╭──
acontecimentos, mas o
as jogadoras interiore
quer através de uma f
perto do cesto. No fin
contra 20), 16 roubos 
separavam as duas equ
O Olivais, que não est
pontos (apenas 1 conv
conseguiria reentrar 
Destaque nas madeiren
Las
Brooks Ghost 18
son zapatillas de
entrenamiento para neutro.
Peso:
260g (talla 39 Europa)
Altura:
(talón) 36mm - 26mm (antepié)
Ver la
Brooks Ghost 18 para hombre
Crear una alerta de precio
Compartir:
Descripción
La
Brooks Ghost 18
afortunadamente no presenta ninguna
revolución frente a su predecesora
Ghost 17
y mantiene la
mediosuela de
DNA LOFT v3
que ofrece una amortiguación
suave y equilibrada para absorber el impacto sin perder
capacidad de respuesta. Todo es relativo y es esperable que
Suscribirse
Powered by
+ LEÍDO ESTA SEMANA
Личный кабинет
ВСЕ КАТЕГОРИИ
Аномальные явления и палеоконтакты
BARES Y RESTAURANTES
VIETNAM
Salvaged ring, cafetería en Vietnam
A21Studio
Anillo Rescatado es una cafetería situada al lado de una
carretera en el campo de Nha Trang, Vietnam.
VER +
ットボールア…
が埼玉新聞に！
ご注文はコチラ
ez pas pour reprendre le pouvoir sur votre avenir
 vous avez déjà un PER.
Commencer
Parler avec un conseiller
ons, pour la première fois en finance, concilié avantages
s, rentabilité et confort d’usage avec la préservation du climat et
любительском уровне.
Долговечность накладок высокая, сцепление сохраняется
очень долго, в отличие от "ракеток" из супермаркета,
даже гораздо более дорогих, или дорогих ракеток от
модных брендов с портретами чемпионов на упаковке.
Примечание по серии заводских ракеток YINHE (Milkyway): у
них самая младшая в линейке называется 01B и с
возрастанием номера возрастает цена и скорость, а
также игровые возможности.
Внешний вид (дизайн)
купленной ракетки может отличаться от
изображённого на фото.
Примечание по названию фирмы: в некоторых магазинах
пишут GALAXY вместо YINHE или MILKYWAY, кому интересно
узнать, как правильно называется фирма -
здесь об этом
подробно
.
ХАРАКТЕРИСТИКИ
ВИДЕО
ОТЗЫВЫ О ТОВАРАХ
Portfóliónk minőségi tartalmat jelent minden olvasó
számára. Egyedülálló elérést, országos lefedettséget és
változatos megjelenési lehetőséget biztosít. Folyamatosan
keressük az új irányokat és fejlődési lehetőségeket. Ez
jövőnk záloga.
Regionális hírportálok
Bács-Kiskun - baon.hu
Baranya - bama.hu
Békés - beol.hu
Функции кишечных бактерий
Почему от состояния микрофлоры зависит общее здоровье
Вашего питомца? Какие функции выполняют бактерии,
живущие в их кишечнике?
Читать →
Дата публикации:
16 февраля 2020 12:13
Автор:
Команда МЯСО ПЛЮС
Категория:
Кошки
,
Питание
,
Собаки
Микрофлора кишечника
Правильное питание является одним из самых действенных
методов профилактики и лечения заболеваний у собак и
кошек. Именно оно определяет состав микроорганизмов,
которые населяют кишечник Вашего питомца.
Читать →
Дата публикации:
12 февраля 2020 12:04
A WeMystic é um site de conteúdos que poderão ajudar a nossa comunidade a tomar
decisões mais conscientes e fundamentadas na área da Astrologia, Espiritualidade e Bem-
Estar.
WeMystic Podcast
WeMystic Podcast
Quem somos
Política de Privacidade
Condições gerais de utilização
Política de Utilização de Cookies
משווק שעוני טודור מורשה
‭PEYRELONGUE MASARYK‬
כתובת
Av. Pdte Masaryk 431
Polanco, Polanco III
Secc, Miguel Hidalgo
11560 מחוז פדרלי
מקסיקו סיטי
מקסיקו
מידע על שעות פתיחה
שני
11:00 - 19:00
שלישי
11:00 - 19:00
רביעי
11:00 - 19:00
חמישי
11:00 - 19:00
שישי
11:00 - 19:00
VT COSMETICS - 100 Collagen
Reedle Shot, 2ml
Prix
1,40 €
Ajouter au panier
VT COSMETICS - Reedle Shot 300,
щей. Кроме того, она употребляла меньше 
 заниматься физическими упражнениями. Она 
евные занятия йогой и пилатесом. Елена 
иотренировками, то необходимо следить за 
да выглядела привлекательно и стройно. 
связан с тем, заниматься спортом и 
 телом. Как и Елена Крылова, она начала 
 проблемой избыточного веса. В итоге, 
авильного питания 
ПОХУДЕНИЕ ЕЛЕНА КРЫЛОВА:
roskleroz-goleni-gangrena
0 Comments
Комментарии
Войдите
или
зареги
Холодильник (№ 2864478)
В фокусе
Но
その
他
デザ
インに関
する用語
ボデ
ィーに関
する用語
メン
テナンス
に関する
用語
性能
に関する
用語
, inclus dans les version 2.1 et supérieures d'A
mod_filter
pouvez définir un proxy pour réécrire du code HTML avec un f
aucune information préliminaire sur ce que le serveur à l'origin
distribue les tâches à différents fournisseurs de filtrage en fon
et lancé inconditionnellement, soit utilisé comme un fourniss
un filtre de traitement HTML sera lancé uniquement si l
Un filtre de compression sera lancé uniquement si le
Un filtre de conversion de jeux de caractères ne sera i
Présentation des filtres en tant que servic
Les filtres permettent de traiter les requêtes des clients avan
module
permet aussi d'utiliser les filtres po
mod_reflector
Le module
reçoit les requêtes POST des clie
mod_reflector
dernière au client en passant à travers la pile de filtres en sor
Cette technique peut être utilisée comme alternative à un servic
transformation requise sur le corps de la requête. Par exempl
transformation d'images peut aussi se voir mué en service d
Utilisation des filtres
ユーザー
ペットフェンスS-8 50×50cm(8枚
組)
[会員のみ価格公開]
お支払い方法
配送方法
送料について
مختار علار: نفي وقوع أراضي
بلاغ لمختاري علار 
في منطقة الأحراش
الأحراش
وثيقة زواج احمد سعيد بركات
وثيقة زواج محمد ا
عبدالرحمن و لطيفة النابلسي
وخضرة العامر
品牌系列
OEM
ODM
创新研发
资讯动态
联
╰──
_TASK PROMPT_.
From the records above, return each line that includes "علار".

_YOUR SOLUTION_.
مختار علار: نفي وقوع أراضي
بلاغ لمختاري علار 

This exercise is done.